==== RECORDS FOR PROCESSING
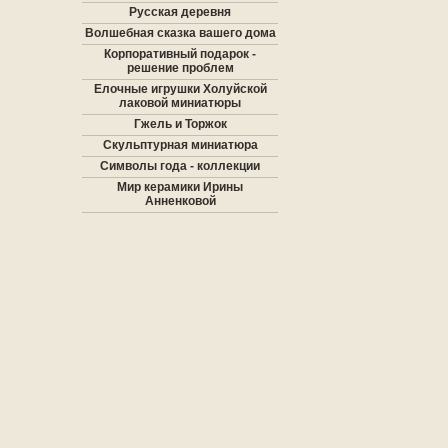
Русская деревня
Волшебная сказка вашего дома
Корпоративный подарок -
решение проблем
Елочные игрушки Холуйской
лаковой миниатюры
Гжель и Торжок
Скульптурная миниатюра
Символы года - коллекции
Мир керамики Ирины
Анненковой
========
AIM OF THE TASK:
Every entry must be written out exactly, with all pictures left out.

RESULT FOR THIS TASK:
Русская деревня
Волшебная сказка вашего дома
Корпоративный подарок -
решение проблем
Елочные игрушки Холуйской
лаковой миниатюры
Гжель и Торжок
Скульптурная миниатюра
Символы года - коллекции
Мир керамики Ирины
Анненковой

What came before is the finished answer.